Alguns critérios de projeto são mais ou menos universais e independentes das premissas citadas acima. Os ventos predominantes devem preferencialmente varrer antes todas as instalações de armazenamento de produtos acabados e de processo, e por último as instalações que produzem muitos particulados (como a recepção de cana) e/ou odores indesejáveis (como os tanques para vinhaça). Terrenos muito planos são inadequados para a drenagem pluvial e de efluentes, mas os muito inclinados obrigam a criação de diversos níveis para os vários setores do processo, aumentando os custos e dificultando o acesso. Declividade média entre 2% e 4% costuma funcionar bem. De uma maneira geral, as “áreas limpas” devem estar recebendo os ventos predominantes nos pontos mais altos do terreno, e as “áreas sujas” ao contrário. O plano diretor deve prever o mínimo transporte de produtos intermediários e finais do processo, e também dos insumos diversos, tais como vapor, energia elétrica, água para resfriamento, ar comprimido, etc. Deve prever os acessos adequados (portarias) que geralmente podem variar de um até quatro, ou alguma combinação entre eles, para cana e palha, para materiais e insumos, para produtos acabados e para colaboradores e visitantes, considerando sempre o mínimo de circulação interna na planta.

Na vida real, em algumas oportunidades pudemos “selecionar” os terrenos, em outras fomos “escalados” para usar da melhor maneira possível um único terreno disponível. Mas as premissas acima sempre serão válidas.

Do ponto de vista dos equipamentos e das instalações, podemos discorrer sobre premissas que acreditamos devam ser seguidas e que, em função da realidade da época, nem sempre foram adotadas naquela década entre 2004 e 2014.

Começando pela extração de caldo, seja com moenda ou com difusor, é preciso definir quantas linhas haverá em função do potencial de capacidade agronômica da nova unidade. Se puder operar com apenas uma linha de extração, não deixar espaço para a segunda. Se puder operar com duas linhas de extração, não deixar espaço para a terceira. É mais confiável operar poucos equipamentos de grande capacidade do que muitos equipamentos de menor capacidade. A probabilidade de paradas aumenta com a quantidade de equipamentos em operação, mesmo considerando que haverá manutenção adequada.

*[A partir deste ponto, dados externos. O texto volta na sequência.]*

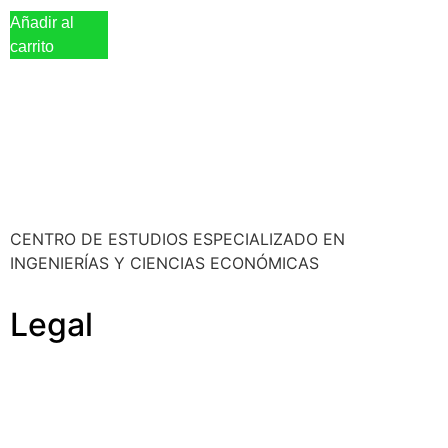
Añadir al
carrito
CENTRO DE ESTUDIOS ESPECIALIZADO EN
INGENIERÍAS Y CIENCIAS ECONÓMICAS
Legal
Política de cookies
Cancelación y devolución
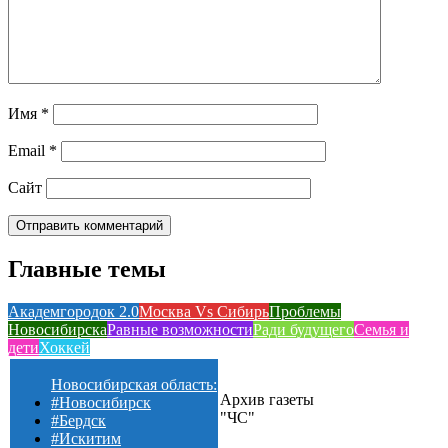
Имя
*
Email
*
Сайт
Главные темы
Академгородок 2.0
Москва Vs Сибирь
Проблемы
Новосибирска
Равные возможности
Ради будущего
Семья и
дети
Хоккей
Новосибирская область:
Архив газеты
#Новосибирск
"ЧС"
#Бердск
#Искитим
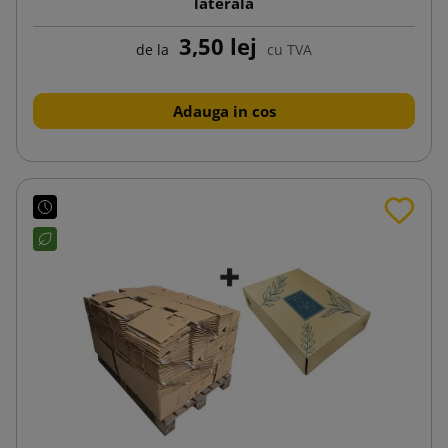
laterală
3,50 lej
de la
cu TVA
Adauga in cos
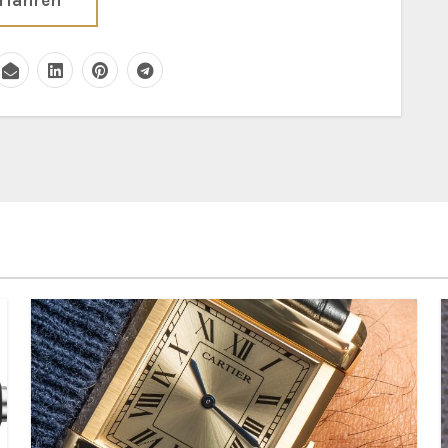
rfahren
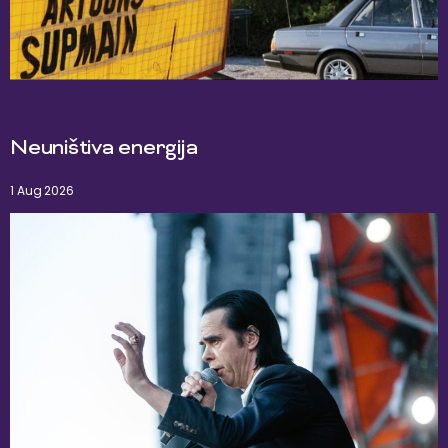
Neuništiva energija
1 Aug 2026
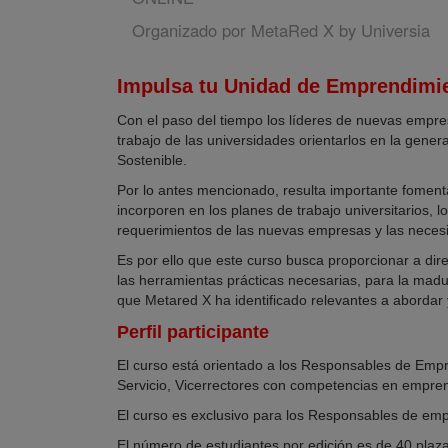
Organizado por
MetaRed X by Universia
Impulsa tu Unidad de Emprendimie
Con el paso del tiempo los líderes de nuevas empre
trabajo de las universidades orientarlos en la gene
Sostenible.
Por lo antes mencionado, resulta importante foment
incorporen en los planes de trabajo universitarios
requerimientos de las nuevas empresas y las necesi
Es por ello que este curso busca proporcionar a d
las herramientas prácticas necesarias, para la mad
que Metared X ha identificado relevantes a abordar 
Perfil participante
El curso está orientado a los Responsables de Empr
Servicio, Vicerrectores con competencias en empr
El curso es exclusivo para los Responsables de em
El número de estudiantes por edición es de 40 plaz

Continuando com o tratamento de caldo, lembrar que máxima produção de açúcar e de energia elétrica para exportação são aspectos conflitantes do processo, devendo a sacarose estar o menor tempo possível submetida a altas temperaturas, conforme texto da Revista STAB da edição julho/agosto de 2019 - Degradação de Açúcar na Evaporação. O projeto do sistema de evaporação deve considerar este aspecto e todo o vapor de escape (VE) produzido deve ser condensado exclusivamente no primeiro efeito deste sistema, o qual deve estar próximo da CGT (Central de Geração Térmica) onde a maior parte do VE é produzida. Lembrar que eventualmente a torta de filtro poderá ser utilizada para a produção de biogás no futuro, e assim o seu transporte interno e estocagem devem ser previstos.

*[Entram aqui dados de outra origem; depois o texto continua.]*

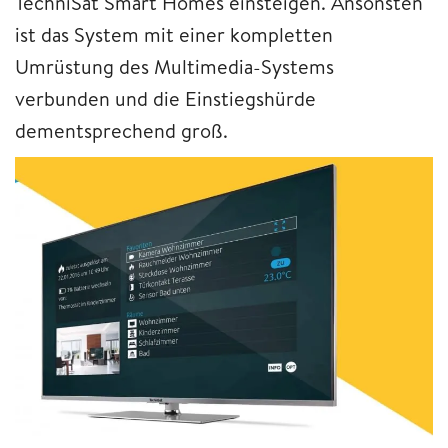
TechniSat Smart Homes einsteigen. Ansonsten
ist das System mit einer kompletten
Umrüstung des Multimedia-Systems
verbunden und die Einstiegshürde
dementsprechend groß.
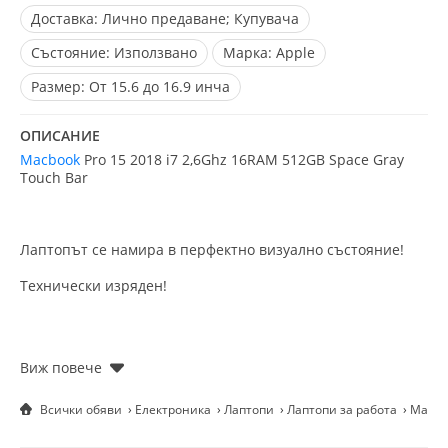
Доставка:
Лично предаване; Купувача
Състояние:
Използвано
Марка:
Apple
Размер:
От 15.6 до 16.9 инча
ОПИСАНИЕ
Macbook
Pro 15 2018 i7 2,6Ghz 16RAM 512GB Space Gray
Touch Bar
Лаптопът се намира в перфектно визуално състояние!
Технически изряден!
Със зарядно.
6м. Гаранция!
Всички обяви
Електроника
Лаптопи
Лаптопи за работа
Macbo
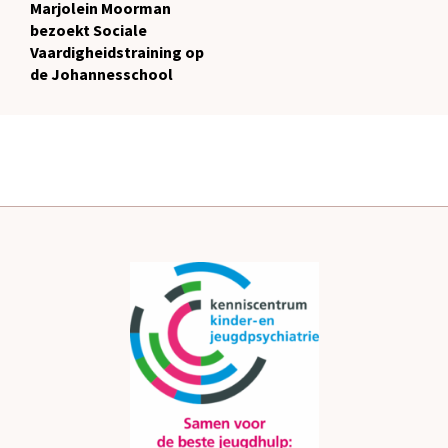
Marjolein Moorman
bezoekt Sociale
Vaardigheidstraining op
de Johannesschool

Na fábrica de açúcar considerar módulos de cozimento contínuo com duas massas, que poderiam ser replicados em ampliações futuras. Com a grande produção de etanol, muito provavelmente a utilização de três massas não será recomendável. Lembrar que centrífugas contínuas de massa B podem operar sem supervisão de operadores, o que cria mais liberdade para a definição dos arranjos físicos. Os secadores de açúcar deveriam ser modulados em conformidade com a máxima capacidade dos módulos de cozimento contínuo.

No setor de produção de etanol, considerar um menor número de fermentadores de grande porte, inclusive com a perspectiva de que poderão operar em paralelo no futuro se houver grande aumento de capacidade, e com a inclusão de tanques intermediários para estabilizar a alimentação das centrífugas de levedura. Considerar que as peneiras moleculares utilizadas para a desidratação do etanol de cana também serão utilizadas para o etanol de milho, lembrando que sua operação se estenderá pela safrinha e pela entressafra. O sistema de armazenamento e de carregamento de etanol de cana e de milho poderá ser comum. Lembrar que a vinhaça poderá ser utilizada para a produção de biogás, com a eventual recuperação de calor para o processo durante o seu bombeamento.

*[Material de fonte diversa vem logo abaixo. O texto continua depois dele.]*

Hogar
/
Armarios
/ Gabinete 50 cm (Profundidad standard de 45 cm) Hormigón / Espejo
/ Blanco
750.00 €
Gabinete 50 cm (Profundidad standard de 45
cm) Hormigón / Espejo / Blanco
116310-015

Para a produção de vapor motriz, considerar que as caldeiras poderão eventualmente queimar, além do bagaço, vinhaça concentrada (conforme texto da Revista STAB da edição julho/agosto/setembro de 2020 - Vinhaça: Biodigestão x Incineração em Caldeiras BFB), palha com baixa umidade ou lignina, devendo haver espaço adequado no pátio de combustíveis. Por outro lado, lembrar que provavelmente não será necessário prever espaço para a ETALG, pois as caldeiras deverão ter precipitador eletrostático, conforme texto da Revista STAB da edição março/abril de 2019 - Multiciclone x Precipitador, com a remoção de cinzas secas, que talvez não mais sejam misturadas com a torta de filtro. Será fundamental modular a capacidade das caldeiras, de grande capacidade para operação exclusiva durante a safra de cana, e de menor capacidade para operação durante a safra, safrinha e entressafra. Lembrar que se houver no futuro geração de energia elétrica a partir de biogás com utilização de turbinas, poderá ser instalada uma caldeira de recuperação para a produção de vapor de processo, conforme texto da Revista STAB da edição julho/agosto/setembro de 2021 - Cogeração nas Usinas com Biogás. Também é recomendável prever espaço físico para a eventual instalação de secadores de bagaço, utilizando calor residual dos processos diversos.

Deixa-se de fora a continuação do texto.